In the September 2017 on‐line issue of La Radiologia Medica, Splendiani et al. published a clinical study on the effects of multiple injections of the macrocyclic GBCAs gadoterate meglumine and gadobutrol on dentate nuclei T1-weighted signal intensities (SI) in patients with multiple sclerosis [1]. In the abstract, the authors concluded: “SI increases on unenhanced T1-weighted images possibly indicative of gadolinium retention occur after serial administrations of the macrocyclic GBCAs, gadoterate meglumine and gadobutrol”.

This conclusion is, however, not supported by the results presented in the core of the article and the abstract.

The authors showed an increase in dentate nucleus-to-pons (DNP) SI ratio of extremely limited amplitude: 0.0032 ± 0.0216 for gadoterate meglumine and 0.0019 ± 0.0346 for gadobutrol. This increase was shown to be non-significant, as stated in the results section and in Fig. 3: “in neither case (gadoterate meglumine and gadobutrol) was the difference significantly different from 0 (P > 0.01)”.

The means of the DNP SI ratios were extremely close to the minimum and far from the maximum of the 95% confidence intervals: mean [min; max] were 0.0032 [0.0025; 0.0495] for gadoterate meglumine and 0.0019 [0.0017; 0.0235] for gadobutrol. Therefore, it is likely that the values within these intervals did not follow a normal Gaussian distribution and that the statistical tests used for comparisons were not appropriate.

Furthermore, the authors compared their results with those of Radbruch et al. [2] and Weberling et al. [3]. They concluded that “linear regression revealed overall similarity between our findings and those of other authors regarding macrocyclic GBCAs”. The publications referenced for comparison found no significant effect on the DNP SI ratio with macrocyclic GBCAs, even following multiple injections.
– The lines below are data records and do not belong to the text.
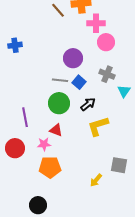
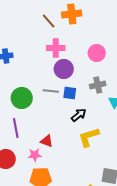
pink cross: (96, 23) -> (56, 48), moved
gray cross: (107, 74) -> (98, 85), turned -35
blue square: (79, 82) -> (70, 93), turned -32
green circle: (59, 103) -> (22, 98), moved

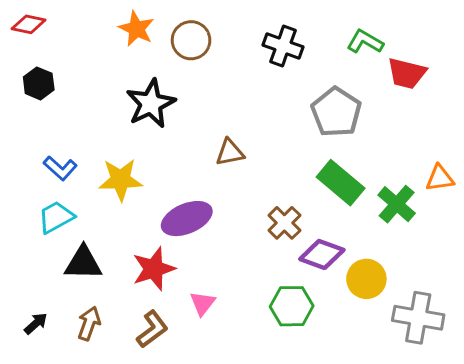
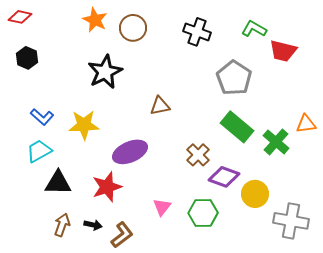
pink triangle: (203, 303) -> (162, 207), moved
black arrow: (36, 323) -> (93, 225), moved, turned 54
brown L-shape: (152, 329) -> (122, 235), moved

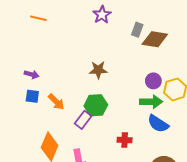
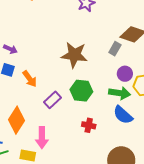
gray rectangle: (137, 30) -> (115, 49), moved
brown star: (98, 70) -> (74, 55), size x1.5
green hexagon: (96, 105) -> (81, 91), moved

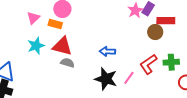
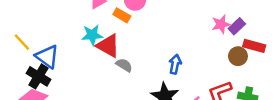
red triangle: (62, 46) -> (108, 46), moved
blue arrow: (107, 51) -> (175, 64), turned 84

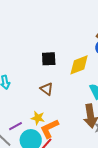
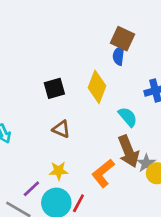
yellow diamond: (79, 65) -> (97, 87), turned -35
orange L-shape: (49, 129) -> (103, 173), moved

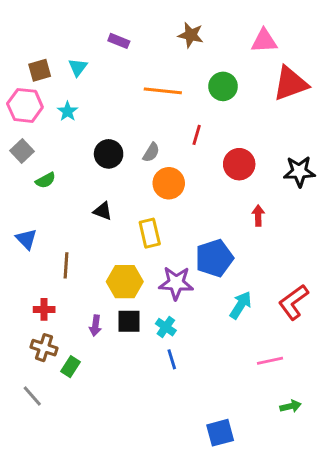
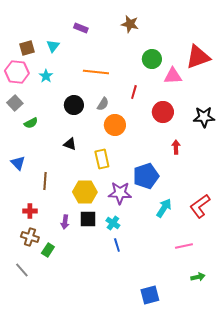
pink triangle: (264, 41) -> (173, 76), moved
orange line: (163, 91) -> (96, 72), moved

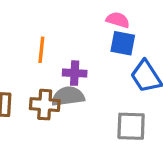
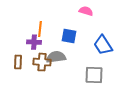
blue square: (123, 43) -> (69, 36), moved
purple cross: (75, 73) -> (34, 42), moved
Contrary to these previous publications, the authors mentioned a visible T1-weighted hyperintensity in approximately one third of the patients. No specific analyses were performed to correlate hyperintensities and numbers of injections. Interestingly, the example shown in Fig. 4a, b is from a patient who received the highest level of injections, and the signal was already visible in the DN prior to injection of gadoterate meglumine.

We would also like to highlight several inaccuracies or mistakes along the publication such as the use of gadoteridol name instead of gadoterate meglumine in the results section, the nonscientific representation of the Fig. 3 which shows the means of SI ratios without error bars and whose scale should be extended by a factor 10 to include such error bars, and finally the inconsistency regarding the maximum number of gadobutrol injections in Table 1 compared to the results Sections (14 vs. 15).

To conclude, we consider that Splendiani et al. should have been cautious and consistent in their conclusions, as they were not fully supported by their results. The data reported in this article confirm the previous studies, showing no evidence of gadolinium retention in brain after multiple injections of the macrocyclic GBCAs.